= What the task requires =
Each record must be copied in full and unchanged; any image it holds is excluded.

= Data for this exercise =
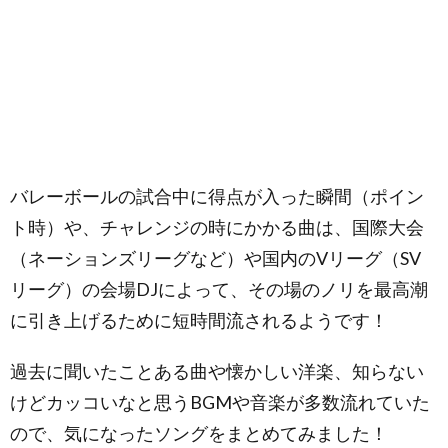
バレーボールの試合中に得点が入った瞬間（ポイン
ト時）や、チャレンジの時にかかる曲は、国際大会
（ネーションズリーグなど）や国内のVリーグ（SV
リーグ）の会場DJによって、その場のノリを最高潮
に引き上げるために短時間流されるようです！
過去に聞いたことある曲や懐かしい洋楽、知らない
けどカッコいなと思うBGMや音楽が多数流れていた
ので、気になったソングをまとめてみました！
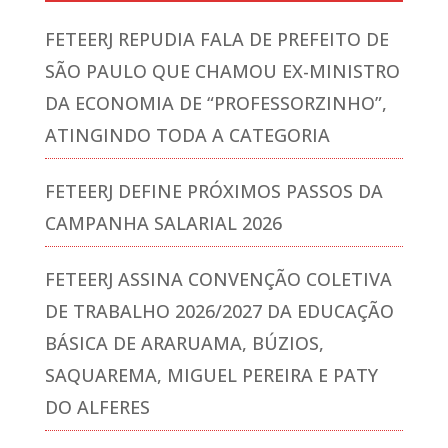
FETEERJ REPUDIA FALA DE PREFEITO DE
SÃO PAULO QUE CHAMOU EX-MINISTRO
DA ECONOMIA DE “PROFESSORZINHO”,
ATINGINDO TODA A CATEGORIA
FETEERJ DEFINE PRÓXIMOS PASSOS DA
CAMPANHA SALARIAL 2026
FETEERJ ASSINA CONVENÇÃO COLETIVA
DE TRABALHO 2026/2027 DA EDUCAÇÃO
BÁSICA DE ARARUAMA, BÚZIOS,
SAQUAREMA, MIGUEL PEREIRA E PATY
DO ALFERES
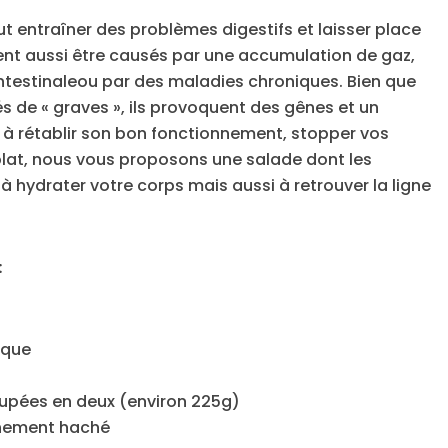
t entraîner des problèmes digestifs et laisser place
nt aussi être causés par une accumulation de gaz,
intestinaleou par des maladies chroniques. Bien que
s de « graves », ils provoquent des gênes et un
 à rétablir son bon fonctionnement, stopper vos
plat, nous vous proposons une salade dont les
 hydrater votre corps mais aussi à retrouver la ligne
:
ique
oupées en deux (environ 225g)
finement haché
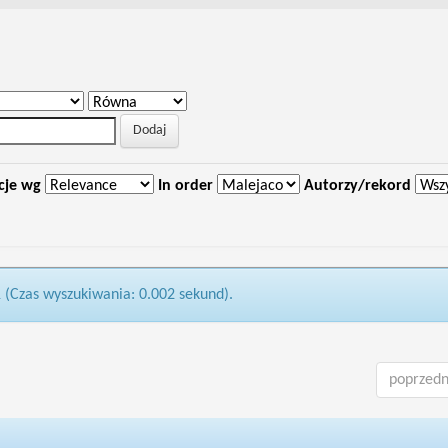
cje wg
In order
Autorzy/rekord
1 (Czas wyszukiwania: 0.002 sekund).
poprzedn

= Output =
バレーボールの試合中に得点が入った瞬間（ポイン
ト時）や、チャレンジの時にかかる曲は、国際大会
（ネーションズリーグなど）や国内のVリーグ（SV
リーグ）の会場DJによって、その場のノリを最高潮
に引き上げるために短時間流されるようです！
過去に聞いたことある曲や懐かしい洋楽、知らない
けどカッコいなと思うBGMや音楽が多数流れていた
ので、気になったソングをまとめてみました！
FETEERJ REPUDIA FALA DE PREFEITO DE
SÃO PAULO QUE CHAMOU EX-MINISTRO
DA ECONOMIA DE “PROFESSORZINHO”,
ATINGINDO TODA A CATEGORIA
FETEERJ DEFINE PRÓXIMOS PASSOS DA
CAMPANHA SALARIAL 2026
FETEERJ ASSINA CONVENÇÃO COLETIVA
DE TRABALHO 2026/2027 DA EDUCAÇÃO
BÁSICA DE ARARUAMA, BÚZIOS,
SAQUAREMA, MIGUEL PEREIRA E PATY
DO ALFERES
t entraîner des problèmes digestifs et laisser place
nt aussi être causés par une accumulation de gaz,
intestinaleou par des maladies chroniques. Bien que
s de « graves », ils provoquent des gênes et un
 à rétablir son bon fonctionnement, stopper vos
plat, nous vous proposons une salade dont les
 hydrater votre corps mais aussi à retrouver la ligne
:
ique
oupées en deux (environ 225g)
finement haché
cje wg
In order
Autorzy/rekord
1 (Czas wyszukiwania: 0.002 sekund).
poprzedn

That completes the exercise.